No I’m not kidding.  Nor am I delusional.  I hadn’t eaten any of the cookies yet so nobody had drugged me.  A stunningly gorgeous dragon lay in front of me.  His tail was wrapped tightly around his body and none of the furniture or books had been disturbed.  His scales didn’t sparkle or glitter, but they did seem to change colour depending how the firelight hit them – varying by times through purple, green, grey and almost pink.  He was looking at me and had cocked his head just like my puppy used to do when I was a child.

“Hello?” I asked tentatively.  Partially I felt ridiculous – seriously, who talks to a dragon?  But that went away when he answered.

“I am Illarion.”  His voice sounded like Mini Mouse.  I am not even kidding you.  I deserve a medal for keeping a straight face and not reacting when he first spoke.  This giant, majestic creature that by all accounts I’ve heard should either be extinct or never have existed, exists, has the ability to speak, and has a voice like Mini Mouse.  It was Just. Plain. Wrong.

“Nice to meet you Illarion.”  If you only had one question to ask a dragon what would it be?  Have it prepared now, because I’ll tell you – on the spot, it’s hard to think of anything good.  Now?  Now I have heaps of ideas, but then…  Alas, I’m ashamed to say the best I could come up with was “where are you from?”

“I was created by dreams and magic and nature and gods.  But if you mean where on this planet, the answer is Russia.”

Okay then.  Have to admit I liked his first answer better.  I wanted that on a bumper sticker.

“Would you tell me about yourself?” I asked, wondering if I was being rude.

“Such knowledge must be earned.”

“How do I earn it?” I asked, my competitive nature instantly engaged.

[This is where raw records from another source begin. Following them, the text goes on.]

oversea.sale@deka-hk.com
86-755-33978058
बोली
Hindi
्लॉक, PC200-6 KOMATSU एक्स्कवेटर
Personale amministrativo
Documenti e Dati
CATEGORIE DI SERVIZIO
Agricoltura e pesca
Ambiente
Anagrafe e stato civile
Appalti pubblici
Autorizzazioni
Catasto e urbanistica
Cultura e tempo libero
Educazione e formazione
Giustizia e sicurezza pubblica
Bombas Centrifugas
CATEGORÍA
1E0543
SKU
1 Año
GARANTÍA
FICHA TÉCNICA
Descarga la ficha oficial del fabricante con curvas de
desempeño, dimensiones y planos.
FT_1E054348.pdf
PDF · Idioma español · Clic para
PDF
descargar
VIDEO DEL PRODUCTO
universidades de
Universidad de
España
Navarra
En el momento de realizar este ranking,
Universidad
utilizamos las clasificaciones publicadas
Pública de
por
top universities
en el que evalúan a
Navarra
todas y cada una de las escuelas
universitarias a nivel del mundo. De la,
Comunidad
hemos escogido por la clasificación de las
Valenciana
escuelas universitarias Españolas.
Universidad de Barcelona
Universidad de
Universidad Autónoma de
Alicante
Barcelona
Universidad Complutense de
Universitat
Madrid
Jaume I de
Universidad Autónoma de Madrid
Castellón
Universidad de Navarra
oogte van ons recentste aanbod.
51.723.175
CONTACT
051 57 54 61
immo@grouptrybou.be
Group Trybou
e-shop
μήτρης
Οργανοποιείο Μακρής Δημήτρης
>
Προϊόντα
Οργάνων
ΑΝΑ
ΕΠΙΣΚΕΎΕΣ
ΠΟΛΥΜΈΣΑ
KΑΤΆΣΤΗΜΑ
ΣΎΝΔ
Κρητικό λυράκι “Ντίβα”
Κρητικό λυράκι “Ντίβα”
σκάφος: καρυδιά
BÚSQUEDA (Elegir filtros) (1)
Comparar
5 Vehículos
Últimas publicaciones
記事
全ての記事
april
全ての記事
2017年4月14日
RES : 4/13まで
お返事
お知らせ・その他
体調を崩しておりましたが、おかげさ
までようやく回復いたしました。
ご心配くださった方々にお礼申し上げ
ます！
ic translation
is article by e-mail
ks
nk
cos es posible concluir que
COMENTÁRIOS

“We will play rock, paper, scissors. If you win, I will tell you my story and if you wish, take you to my home.”  I suspected he wasn’t talking about Russia.

“And if you win?”

“You will learn no more today.”

Okay so that would be disappointing, but not tragic.  And I’d still have coffee and a fabulous new café.   And so we played.

For those of you who have the capacity to learn from others.  Should the opportunity ever arise, do not, I repeat, Do Not play rock, paper, scissors with a dragon.  It turns out fire beats rock, paper, and scissors.

Suffice to say I lost.  I would argue he cheated, but when playing with a dragon, you have to play by dragon’s rules.  I’d like to say my life changed that day, but the reality is I found myself a faceless member of the masses on the same cold, wet street.  The red door, the sign, and the wonderful bakery smells were strangely absent.  I didn’t get to travel to wherever he was from.  I didn’t even get my free coffee.